3. Take a meditation break.
Even for just 5 minutes. I’d written about this in a Success magazine article here, where I interviewed a meditation expert and neuroscientists. Practice staying present and breathing intentionally with a focus on now in order to feel a sense of calm throughout your day. See meditation or yoga as a clearing away of the mental cobwebs like you would delete away all the miscellaneous docs that are open on the desktop on your computer. It resets your mental bandwidth again so you could get refocused and centered. Lately I’ve done a brief three-minute meditation here from the late Jamie Zimmerman who I’ve had the privilege of meeting at World Domination Summit.
4. Have a morning routine.
You know that old axiom “pay yourself first?” How about give yourself the first few minutes of the day and get into the habit of doing whatever will keep you grounded or focused. Tony Robbins calls it the Hour of Power over on Youtube. (or Thirty Minutes to Thrive or Fifteen Minutes of Focus if you don’t have an hour). (Hey, you could plug a few minutes of the above meditation during this time too if you want!)
I usually journal, do a spiritual practice, or take a few minutes for creative work. If you’re new to journaling or having a writing practice, start with The Artist’s Way author Julia Cameron’s morning pages. I don’t personally write three full pages a day as she suggests, but do write something whether half a page or one full page depending on time constraints it can help declutter your mind and keep centered. Do what works for you.

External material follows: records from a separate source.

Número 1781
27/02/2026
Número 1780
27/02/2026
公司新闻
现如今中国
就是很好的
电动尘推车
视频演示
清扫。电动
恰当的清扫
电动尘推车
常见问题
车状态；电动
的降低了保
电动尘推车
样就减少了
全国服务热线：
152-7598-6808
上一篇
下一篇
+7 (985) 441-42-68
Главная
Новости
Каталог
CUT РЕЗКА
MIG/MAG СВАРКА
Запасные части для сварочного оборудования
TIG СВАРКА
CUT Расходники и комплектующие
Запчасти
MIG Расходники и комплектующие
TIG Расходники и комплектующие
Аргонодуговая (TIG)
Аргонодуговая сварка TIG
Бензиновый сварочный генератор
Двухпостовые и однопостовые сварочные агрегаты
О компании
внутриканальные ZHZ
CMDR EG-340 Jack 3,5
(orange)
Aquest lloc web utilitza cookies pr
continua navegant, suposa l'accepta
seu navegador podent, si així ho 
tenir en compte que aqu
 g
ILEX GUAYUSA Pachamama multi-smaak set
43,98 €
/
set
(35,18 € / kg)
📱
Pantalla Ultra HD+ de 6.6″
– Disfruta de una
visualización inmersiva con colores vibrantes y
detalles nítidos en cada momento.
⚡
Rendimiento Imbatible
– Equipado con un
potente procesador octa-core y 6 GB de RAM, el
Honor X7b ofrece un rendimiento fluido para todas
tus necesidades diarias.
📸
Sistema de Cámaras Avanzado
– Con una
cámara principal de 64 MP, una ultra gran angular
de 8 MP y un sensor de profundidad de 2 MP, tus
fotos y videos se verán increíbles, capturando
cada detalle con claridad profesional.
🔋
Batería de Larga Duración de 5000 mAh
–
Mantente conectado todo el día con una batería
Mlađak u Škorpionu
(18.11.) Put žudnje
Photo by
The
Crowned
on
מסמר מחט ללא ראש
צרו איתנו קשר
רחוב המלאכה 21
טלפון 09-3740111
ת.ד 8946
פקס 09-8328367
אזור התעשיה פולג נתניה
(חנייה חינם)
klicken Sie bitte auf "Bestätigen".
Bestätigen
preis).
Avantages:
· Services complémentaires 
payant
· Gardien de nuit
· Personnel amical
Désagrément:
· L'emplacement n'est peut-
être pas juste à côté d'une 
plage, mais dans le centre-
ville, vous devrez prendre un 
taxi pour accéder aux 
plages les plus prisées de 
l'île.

5. Take time to declutter your physical space.
This doesn’t have to be the full-day affair, and some people say they thrive in chaos, which is fine but if you’re feeling overwhelmed, it probably doesn’t help that you have physical clutter around you. For 5-10 minutes, pick a small corner in your house like tidying and recycling newspapers in your kitchen. Or dump the contents of your purse out and throw out gum wrappers and odd and ends you don’t need. Or you could start deleting a certain number of files on your computer everyday. Every week I go through my emails and old documents and see what I could trash to free up some memory space. For extra assistance, Kathy Peterman (whom I interviewed on my podcast) also has a digital declutter challenge here.
Hope this has been helpful. With these five tips, you should be able to better focus throughout the day. Which tip will you work on next?